Varicose veins are subcutaneous, dilated, and tortuous veins 3 mm in diameter or larger. They have defective valves, causing venous stasis. Varicose veins can be found on the foot, calf, thigh, or entire leg, and affect nearly 30% of the world’s population.
Varicose veins can be painful or, on the contrary, totally painless. When symptoms are present, they include ankle and leg swelling, heaviness or fullness, aching, restlessness, fatigue, pain, cramps, and itching. There are many causes known for the development of varicose veins, such as age > 50 years, working for prolonged time in standing or sitting position, physical inactivity, obesity, heredity, pregnancy, and menopause.
Early diagnosis is essential to prevent worsening of venous disease. If left untreated, complications can include thrombophlebitis (inflammatory process causing a blood clot to form) and variceal bleeding.
Edema is defined as a perceptible increase in volume of fluid in skin and subcutaneous tissue, characteristically indented with pressure.

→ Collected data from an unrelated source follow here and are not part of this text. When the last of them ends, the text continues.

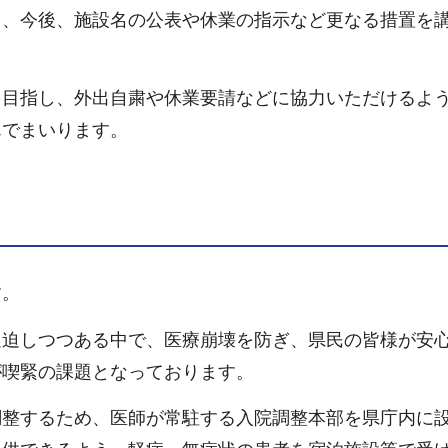
り、今後、施設名の公表や休業の指示など更なる措置を
を目指し、外出自粛や休業要請などに協力いただけるよ
んでまいります。
す。
逼迫しつつある中で、医療崩壊を防ぎ、県民の皆様が安
が喫緊の課題となっております。
調整するため、医師が常駐する入院調整本部を県庁内に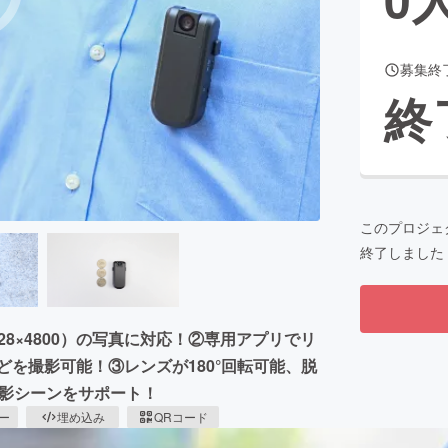
募集終
CAMPFIRE for Social Good
CAMPFIRE Creation
終
CAMPFIREふるさと納税
machi-ya
コミュニティ
このプロジェ
終了しました
8528×4800）の写真に対応！②専用アプリでリ
どを撮影可能！③レンズが180°回転可能、脱
撮影シーンをサポート！
ピー
埋め込み
QRコード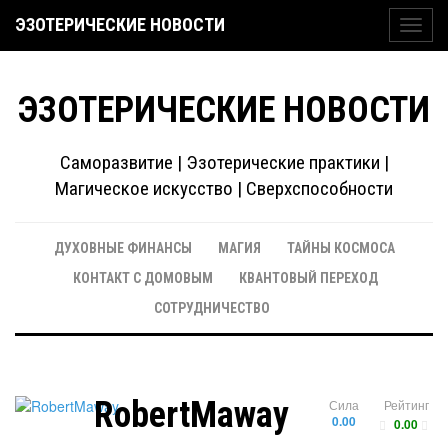
ЭЗОТЕРИЧЕСКИЕ НОВОСТИ
Toggl
navig
ЭЗОТЕРИЧЕСКИЕ НОВОСТИ
Саморазвитие | Эзотерические практики |
Магическое искусство | Сверхспособности
ДУХОВНЫЕ ФИНАНСЫ
МАГИЯ
ТАЙНЫ КОСМОСА
КОНТАКТ С ДОМОВЫМ
КВАНТОВЫЙ ПЕРЕХОД
СОТРУДНИЧЕСТВО
RobertMaway
Сила
Рейтинг
0.00
0.00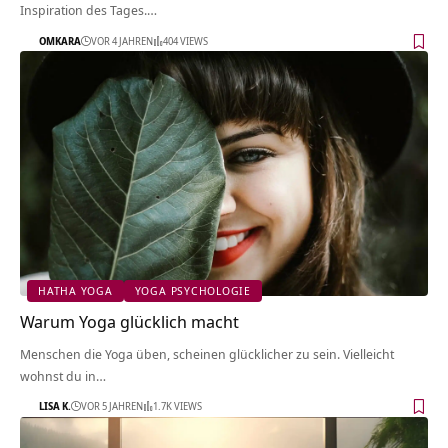
Inspiration des Tages.…
OMKARA
VOR 4 JAHREN
404 VIEWS
HATHA YOGA
YOGA PSYCHOLOGIE
Warum Yoga glücklich macht
Menschen die Yoga üben, scheinen glücklicher zu sein. Vielleicht
wohnst du in…
LISA K.
VOR 5 JAHREN
1.7K VIEWS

Venous edema usually occurs in the ankle region, but it may extend to the leg and foot.
There are many causes of edema, such as standing or sitting for long periods of time, physical inactivity, chronic venous disease, lymphedema, filariasis, heredity, pregnancy, surgery, and trauma.

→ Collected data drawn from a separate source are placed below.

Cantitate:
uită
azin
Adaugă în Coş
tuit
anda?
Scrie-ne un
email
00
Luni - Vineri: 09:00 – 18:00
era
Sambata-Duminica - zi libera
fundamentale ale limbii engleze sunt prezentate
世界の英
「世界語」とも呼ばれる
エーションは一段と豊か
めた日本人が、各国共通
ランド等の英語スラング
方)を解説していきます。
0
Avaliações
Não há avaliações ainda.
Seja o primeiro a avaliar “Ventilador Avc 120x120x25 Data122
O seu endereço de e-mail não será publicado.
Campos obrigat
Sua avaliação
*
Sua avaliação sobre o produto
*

Edemas of venous origin occur when blood stagnates in the veins, thereby preventing the capillaries from properly functioning and causing excessive fluid (water, electrolytes, proteins, dissolved substances) to build up in the skin and subcutaneous tissue.
Eczema is an inflammatory reaction of the skin induced by blood stagnation in the veins. It is most often located near varicose veins, but it can be found anywhere on the leg. If left untreated, it can progress to blistering, weeping, or scaling eruption of the skin on the leg.

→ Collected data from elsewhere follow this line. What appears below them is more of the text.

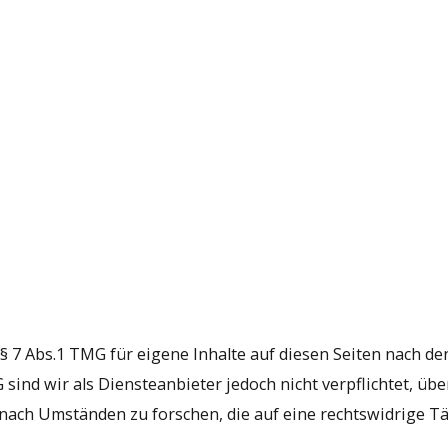
§ 7 Abs.1 TMG für eigene Inhalte auf diesen Seiten nach d
 sind wir als Diensteanbieter jedoch nicht verpflichtet, üb
ach Umständen zu forschen, die auf eine rechtswidrige Tä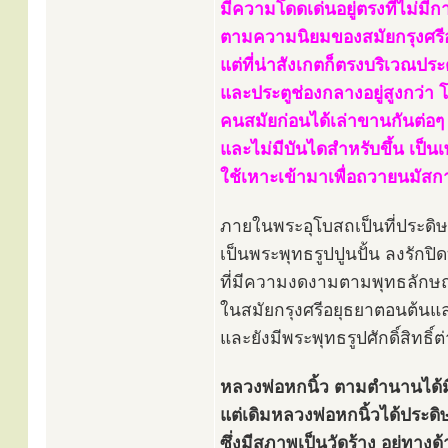
มีความโดดเด่นอยู่ตรงที่ไม่มี
ตามความนิยมของสมัยกรุงศร
แต่ที่น่าสังเกตก็ตรงบริเวณประตู
และประตูช่องกลางอยู่สูงกว่า 
คนสมัยก่อนได้เล่าขานกันต่อๆ ม
และไม่มีบันไดสำหรับขึ้น เป็น
ใช้เหาะเข้ามาเพื่อถวายนมัสก
ภายในพระอุโบสถเป็นที่ประดิ
เป็นพระพุทธรูปปูนปั้น ลงรักป
ที่มีความงดงามตามพุทธลักษ
ในสมัยกรุงศรีอยุธยาตอนต้น
และยังมีพระพุทธรูปศักดิ์สิทธิ
หลวงพ่อหกนิ้ว ตามตำนานได้มี
แต่เดิมหลวงพ่อหกนิ้วได้ประดิ
ซึ่งมีสภาพเป็นวัดร้าง อยู่ทา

Appropriate anti-inflammatory treatment should be provided if deemed necessary by the treating physician.
Pigmentation is defined by a brownish darkening of the skin due to the leakage of erythrocytes from the vein into the surrounding tissue. It usually occurs in the ankle region, but it may extend to the leg and foot.
Important to know: Pigmentation usually remains even after removal of the responsible varicose veins by surgery or sclerotherapy.
Lipodermatosclerosis (LDS) refers to a localized chronic inflammation and fibrosis of the skin and subcutaneous tissues of the lower leg that occurs in patients who have severe chronic venous disorders. LDS is sometimes preceded by diffuse inflammatory edema of the skin, which may be painful and is often referred to as hypodermitis. LDS must be differentiated from lymphangitis, erysipelas, or cellulitis by their characteristically different local signs and systemic features.
Appropriate anti-inflammatory treatment should be provided if deemed necessary by the treating physician
White atrophy, also called atrophie blanche, is a type of scar localized on the lower leg or foot. It is an often circular, whitish, and atrophic skin area surrounded by dilated capillaries and sometimes hyperpigmentation. It is a sign of severe CVD and represents late sequelae of lipodermatosclerosis where the skin has lost its nutrient blood flow.
C5: Healed leg ulcer
A venous leg ulcer is a full-thickness defect of the skin, most frequently in the ankle region, that fails to heal spontaneously and is sustained by CVD. An active leg ulcer is classified C6, while healed leg ulcers are classified C5 by means of the CEAP classification.
Venous leg ulcers are painful open lesions on the lower leg that occur in the presence of severe venous disease. The wound itself is often irregular and there may be weeping discharge as the tissue fluid seeps from the wound.
It is important to know that ulcers do not heal spontaneously, but that treatment options for this severe and often painful disease exist.
A venous leg ulcer may take months to heal.
Important to know: Nearly 80% of venous leg ulcers can be healed with good wound management. Once it has healed, the patient should wear a minimum of 30-40 mmHg Sigvaris medical graduated compression stockings for life to promote non-recurrence of the ulcer. Daily walks, a healthy diet, and weight control are also key in patient caring.